Gloria Dickson had made a sensational film debut in 1937’s They Won’t Forget (which also catapulted Lana Turner in a tight sweater to prominence; Lana became “the sweater girl” and went on to one of Hollywood’s fabled careers.).
Gloria was established early as one of Warner Brothers leading ingenues. She married Perc (pronounced Perse) Westmore, Warners’ Make-up Artist, and a member of the famous Westmore Cosmetics Family. She began to drink heavily. Perc too was a heavy drinker.
Gloria and John Garfield had a torrid affair. Gloria and Perc divorced. Her physical appearance had changed, and soon she was doing character roles.
She married twice more; her last husband, an ex-middleweight boxer, was the former bodyguard to Jean Harlow. Dickson died in terrible circumstance in 1945, just months shy of her 29th birthday, in a house fire.
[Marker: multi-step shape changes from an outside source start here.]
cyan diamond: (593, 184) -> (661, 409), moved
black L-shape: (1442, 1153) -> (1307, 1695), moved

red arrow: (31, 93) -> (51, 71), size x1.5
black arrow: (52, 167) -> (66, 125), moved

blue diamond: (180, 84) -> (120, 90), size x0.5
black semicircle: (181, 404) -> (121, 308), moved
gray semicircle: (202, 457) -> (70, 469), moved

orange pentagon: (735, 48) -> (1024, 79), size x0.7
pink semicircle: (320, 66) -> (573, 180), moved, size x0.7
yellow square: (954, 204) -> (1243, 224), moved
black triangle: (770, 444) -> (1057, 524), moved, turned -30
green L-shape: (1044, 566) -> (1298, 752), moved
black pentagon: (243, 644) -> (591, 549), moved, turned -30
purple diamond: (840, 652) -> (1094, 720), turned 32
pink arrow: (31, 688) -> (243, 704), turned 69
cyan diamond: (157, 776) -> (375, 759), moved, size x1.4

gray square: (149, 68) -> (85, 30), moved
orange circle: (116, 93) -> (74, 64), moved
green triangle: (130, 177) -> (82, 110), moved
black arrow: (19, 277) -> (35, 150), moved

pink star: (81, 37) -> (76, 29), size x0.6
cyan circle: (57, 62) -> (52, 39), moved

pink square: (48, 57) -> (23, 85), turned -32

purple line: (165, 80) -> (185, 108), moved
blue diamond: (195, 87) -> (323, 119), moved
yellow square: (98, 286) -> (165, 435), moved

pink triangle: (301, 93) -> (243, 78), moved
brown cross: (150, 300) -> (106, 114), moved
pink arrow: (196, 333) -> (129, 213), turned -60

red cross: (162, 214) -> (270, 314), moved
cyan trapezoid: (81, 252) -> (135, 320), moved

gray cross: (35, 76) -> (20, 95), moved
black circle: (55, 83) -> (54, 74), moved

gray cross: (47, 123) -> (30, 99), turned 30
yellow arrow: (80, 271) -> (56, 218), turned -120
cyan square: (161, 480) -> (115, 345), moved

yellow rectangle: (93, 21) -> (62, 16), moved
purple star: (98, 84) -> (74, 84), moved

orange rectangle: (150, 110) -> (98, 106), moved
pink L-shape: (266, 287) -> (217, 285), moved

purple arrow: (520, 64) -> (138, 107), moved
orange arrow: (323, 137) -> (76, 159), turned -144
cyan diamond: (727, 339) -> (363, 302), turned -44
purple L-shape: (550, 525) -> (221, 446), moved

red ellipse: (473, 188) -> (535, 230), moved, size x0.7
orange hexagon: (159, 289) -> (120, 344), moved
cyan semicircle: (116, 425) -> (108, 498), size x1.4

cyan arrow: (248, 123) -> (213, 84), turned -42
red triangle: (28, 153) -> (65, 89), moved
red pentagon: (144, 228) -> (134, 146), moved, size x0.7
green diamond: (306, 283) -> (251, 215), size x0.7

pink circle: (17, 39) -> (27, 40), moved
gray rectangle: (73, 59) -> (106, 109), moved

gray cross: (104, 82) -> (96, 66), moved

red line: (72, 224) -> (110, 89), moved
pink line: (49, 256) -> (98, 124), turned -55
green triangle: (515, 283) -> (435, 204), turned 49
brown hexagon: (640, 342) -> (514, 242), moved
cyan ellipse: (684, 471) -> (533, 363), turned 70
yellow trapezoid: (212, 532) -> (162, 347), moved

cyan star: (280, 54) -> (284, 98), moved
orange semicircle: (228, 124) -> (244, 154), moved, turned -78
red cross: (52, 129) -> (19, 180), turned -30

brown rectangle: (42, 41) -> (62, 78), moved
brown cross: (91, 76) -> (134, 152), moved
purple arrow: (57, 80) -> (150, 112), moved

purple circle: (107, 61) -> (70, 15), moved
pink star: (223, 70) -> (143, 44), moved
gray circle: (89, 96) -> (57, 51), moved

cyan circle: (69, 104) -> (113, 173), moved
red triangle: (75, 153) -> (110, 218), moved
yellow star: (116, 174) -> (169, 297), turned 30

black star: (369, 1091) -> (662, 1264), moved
The details are not nice — Gloria died of asphyxiation trying to climb out of an upstairs bathroom window while a fire blazed, presumable started by a smoldering cigarette left on a sofa in the living room.
If you haven’t seen it — do not walk, but run — to get a copy of Lady of Burlesque. It’s a true classic of the 1940’s.
Barbara Stanwyck plays a stripper who solves a murder. The script is based on “The G String Murders” by real life burlesque queen Gypsy Rose Lee. It features some of the best character actresses of the period.